Data related to drug and vaccine safety were predominantly collected in structured and coded formats across sites, with over 50% (n=12) of responses indicating structured capture for most key variables. Vital signs (n=16, 67%), medication dose (n=14, 58%), and frequency of administration (n=14, 58%) were among the most consistently structured items. However, some fields, such as vaccine lot number (n=12, 50%) and medication brand names (n=11, 46%), were less systematically recorded. This inconsistency may hinder pharmacovigilance, particularly in the context of vaccination, where missing or unstructured data could impact safety monitoring and traceability. Further details are provided in Multimedia Appendix 1, and key findings per category are summarized in Figure 4.

Figure 4. Percentage-stacked bar plot for drug and vaccine safety data items. Each color represents the percentage of sites collecting the data items in a particular format. EHR: electronic health record.
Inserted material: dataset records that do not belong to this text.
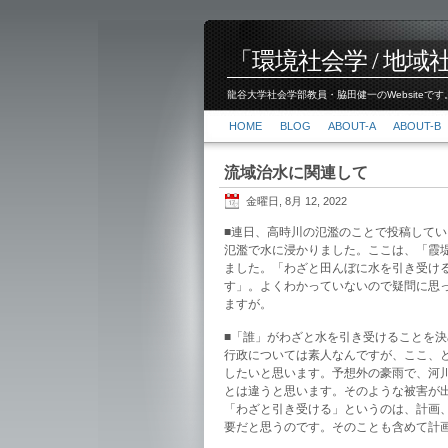
「環境社会学 / 地域社会
龍谷大学社会学部教員・脇田健一のWebsiteです。
HOME
BLOG
ABOUT-A
ABOUT-B
流域治水に関連して
金曜日, 8月 12, 2022
■連日、高時川の氾濫のことで投稿して
氾濫で水に浸かりました。ここは、「霞
ました。「わざと田んぼに水を引き受け
す」。よくわかっていないので疑問に思
ますが。
■「誰」がわざと水を引き受けることを
行政については素人なんですが、ここ、
したいと思います。予想外の豪雨で、河
とは違うと思います。そのような被害が
「わざと引き受ける」というのは、計画
要だと思うのです。そのことも含めて計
Summary of Additional Data Domains

In addition to disease-specific findings, the survey assessed a wide range of cross-cutting data domains relevant to observational studies and safety monitoring. Core clinical variables such as demographics, vital signs, and encounter history were generally well captured in structured formats across most sites. However, data related to family history, lifestyle and social context, allergy profiles, and certain procedural or therapeutic details (eg, radiotherapy and phototherapy) showed significant variability. Many of these items were recorded as free text or not collected at all, particularly in areas such as family conditions, psychiatric history, and lifestyle exposure (eg, smoking and caregiver education). Data on past procedures, allergy testing, and comorbidities were inconsistently structured, limiting their reusability. While structured formats were used for some key variables, especially within drug safety and encounter tracking, numerous gaps remain in the consistent documentation of clinical context and longitudinal patient information. A detailed breakdown of these additional data domains is provided in Multimedia Appendices 1 and 2.


Principal Findings

The reuse of RWD for clinical research studies is now well established in adult patient populations in therapeutic areas such as oncology [24,25]. The technology products and the data mapping skills needed to harness the knowledge within EHR systems for the main use cases of protocol feasibility, site selection, patient recruitment, and screening are now mainstream and available commercially. Moreover, there are growing deployment networks of connected hospitals globally [26].
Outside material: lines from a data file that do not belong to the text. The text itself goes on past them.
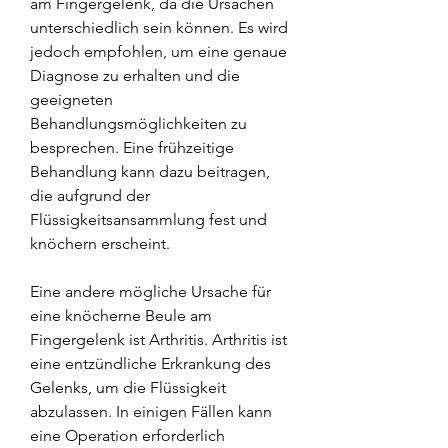
am Fingergelenk, da die Ursachen 
unterschiedlich sein können. Es wird 
jedoch empfohlen, um eine genaue 
Diagnose zu erhalten und die 
geeigneten 
Behandlungsmöglichkeiten zu 
besprechen. Eine frühzeitige 
Behandlung kann dazu beitragen, 
die aufgrund der 
Flüssigkeitsansammlung fest und 
knöchern erscheint.
Eine andere mögliche Ursache für 
eine knöcherne Beule am 
Fingergelenk ist Arthritis. Arthritis ist 
eine entzündliche Erkrankung des 
Gelenks, um die Flüssigkeit 
abzulassen. In einigen Fällen kann 
eine Operation erforderlich 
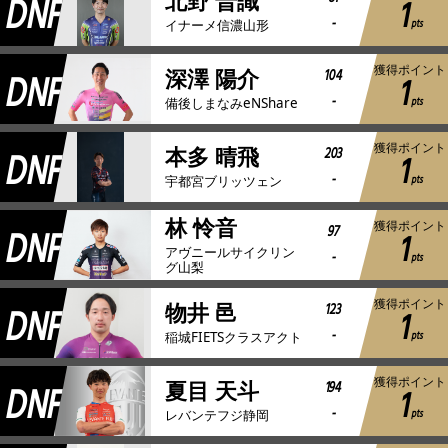
DNF
北野 普識
1
-
pts
イナーメ信濃山形
獲得ポイント
DNF
104
深澤 陽介
1
-
pts
備後しまなみeNShare
獲得ポイント
DNF
203
本多 晴飛
1
-
pts
宇都宮ブリッツェン
林 怜音
獲得ポイント
DNF
97
1
アヴニールサイクリン
-
pts
グ山梨
獲得ポイント
DNF
123
物井 邑
1
-
pts
稲城FIETSクラスアクト
獲得ポイント
DNF
194
夏目 天斗
1
-
pts
レバンテフジ静岡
However, while the same technical solutions could be applied to pediatric trials in general, there is an anecdotal skepticism about whether the underlying EHR systems are adequately designed to capture the necessary information for these patient populations. Although this study included a rare disease (NF) and a common pediatric condition (AD), the observations made here are relevant to a wide range of pediatric conditions, with vaccines possibly being an exception due to their specific data requirements. The high number of responses captured as “free text” in our study suggests that EHRs may not allow for adequate structured data collection. This highlights a potential gap in their ability to collect clinically relevant information in a reusable format for research purposes.

Our intent has been to bring greater visibility to the importance and realistic plausibility of leveraging EHR data to help tackle the challenge of the limited number of pediatric patients and the difficulty of finding them when developing clinical trials. The findings of this survey suggest that data items are often available, though not always collected in a structured and coded form. It appears that administrative information may be well captured in structured systems, while more specific medical information tends to be recorded as free text. This may indicate a disparity in the training of staff responsible for inputting clinical versus administrative data or limitations in the EHR systems themselves, which may not support the structured entry of more complex medical information. These relevant data items are often available in narrative form, such as clinic letters and discharge summaries, and may be scattered across multiple hospital subsystems or subject to data entry quality and compliance with EHR maintenance protocols. This can result in data being lost, inconsistently recorded, or stored in multiple systems or formats, making it difficult to harness this information efficiently for research purposes.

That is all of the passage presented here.